→ **Aim of the task**:
For each line in the data below that holds "Apply", return a copy.

→ **Entries supplied**:
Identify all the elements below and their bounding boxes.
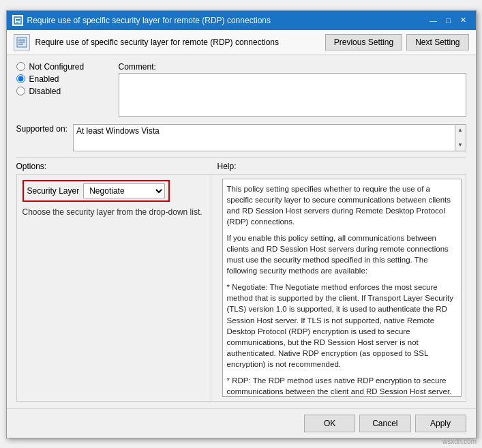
- security-layer-label: Security Layer: [27, 186, 80, 196]
- cancel-button[interactable]: Cancel: [359, 415, 410, 432]
- header-icon: [14, 34, 30, 50]
- footer: OK Cancel Apply: [7, 408, 476, 438]
- maximize-button[interactable]: □: [442, 14, 455, 27]
- scroll-down-arrow[interactable]: ▼: [455, 140, 466, 151]
- not-configured-label[interactable]: Not Configured: [29, 62, 85, 72]
- radio-section: Not Configured Enabled Disabled: [16, 62, 112, 119]
- comment-section: Comment:: [119, 62, 466, 119]
- svg-rect-5: [18, 40, 25, 41]
- options-description: Choose the security layer from the drop-…: [22, 207, 205, 217]
- scroll-up-arrow[interactable]: ▲: [455, 125, 466, 136]
- divider: [16, 157, 466, 158]
- help-para-3: * Negotiate: The Negotiate method enforc…: [227, 282, 457, 370]
- help-panel: This policy setting specifies whether to…: [218, 175, 466, 401]
- security-layer-dropdown[interactable]: Negotiate RDP SSL: [83, 183, 165, 198]
- supported-value: At least Windows Vista: [76, 126, 160, 136]
- not-configured-group: Not Configured: [16, 62, 112, 72]
- disabled-radio[interactable]: [16, 87, 25, 95]
- help-para-1: This policy setting specifies whether to…: [227, 183, 457, 227]
- supported-row: Supported on: At least Windows Vista ▲ ▼: [16, 124, 466, 151]
- title-controls: — □ ✕: [427, 14, 470, 27]
- help-para-2: If you enable this policy setting, all c…: [227, 233, 457, 276]
- comment-textarea[interactable]: [119, 73, 466, 117]
- security-layer-container: Security Layer Negotiate RDP SSL: [22, 180, 170, 202]
- prev-setting-button[interactable]: Previous Setting: [325, 34, 402, 50]
- enabled-radio[interactable]: [16, 74, 25, 83]
- close-button[interactable]: ✕: [457, 14, 470, 27]
- supported-label: Supported on:: [16, 124, 67, 134]
- options-panel: Security Layer Negotiate RDP SSL Choose …: [17, 175, 211, 401]
- help-para-4: * RDP: The RDP method uses native RDP en…: [227, 375, 457, 397]
- header-buttons: Previous Setting Next Setting: [325, 34, 469, 50]
- options-help-panel: Security Layer Negotiate RDP SSL Choose …: [16, 174, 466, 402]
- window-title: Require use of specific security layer f…: [27, 16, 271, 25]
- help-label: Help:: [217, 162, 237, 171]
- header-bar: Require use of specific security layer f…: [7, 30, 476, 55]
- help-text-box[interactable]: This policy setting specifies whether to…: [222, 179, 462, 397]
- watermark: wsxdn.com: [442, 438, 477, 445]
- next-setting-button[interactable]: Next Setting: [406, 34, 468, 50]
- comment-label: Comment:: [119, 62, 466, 72]
- svg-rect-6: [18, 42, 25, 43]
- options-label-cell: Options:: [16, 162, 217, 171]
- supported-scrollbar: ▲ ▼: [455, 125, 466, 151]
- svg-rect-7: [18, 44, 23, 45]
- header-title: Require use of specific security layer f…: [35, 38, 279, 47]
- main-content: Not Configured Enabled Disabled Comment:…: [7, 55, 476, 408]
- svg-rect-3: [16, 22, 18, 23]
- header-left: Require use of specific security layer f…: [14, 34, 279, 50]
- svg-rect-1: [16, 19, 20, 20]
- enabled-group: Enabled: [16, 74, 112, 84]
- disabled-label[interactable]: Disabled: [29, 87, 61, 96]
- disabled-group: Disabled: [16, 87, 112, 96]
- help-text-content: This policy setting specifies whether to…: [227, 183, 457, 397]
- title-bar: Require use of specific security layer f…: [7, 11, 476, 30]
- ok-button[interactable]: OK: [304, 415, 355, 432]
- supported-value-box: At least Windows Vista ▲ ▼: [73, 124, 466, 151]
- window-icon: [12, 15, 23, 26]
- section-labels: Options: Help:: [16, 162, 466, 171]
- not-configured-radio[interactable]: [16, 62, 25, 71]
- help-label-cell: Help:: [217, 162, 466, 171]
- top-row: Not Configured Enabled Disabled Comment:: [16, 62, 466, 119]
- options-label: Options:: [16, 162, 47, 171]
- minimize-button[interactable]: —: [427, 14, 440, 27]
- apply-button[interactable]: Apply: [415, 415, 466, 432]
- title-bar-left: Require use of specific security layer f…: [12, 15, 271, 26]
- main-window: Require use of specific security layer f…: [6, 10, 477, 438]
- svg-rect-2: [16, 20, 20, 21]
- enabled-label[interactable]: Enabled: [29, 74, 59, 84]
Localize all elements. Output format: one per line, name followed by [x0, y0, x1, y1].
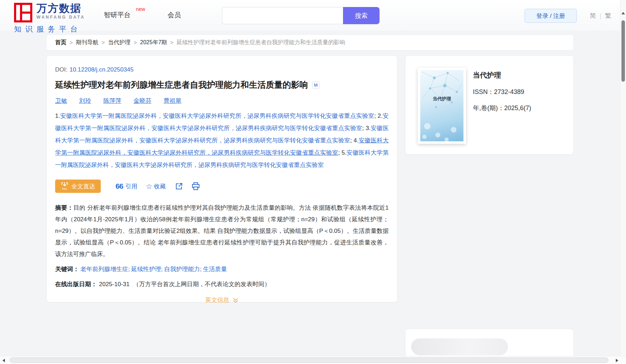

→ **Task output**:
- footer: OK Cancel Apply: [7, 408, 476, 438]
- apply-button[interactable]: Apply: [415, 415, 466, 432]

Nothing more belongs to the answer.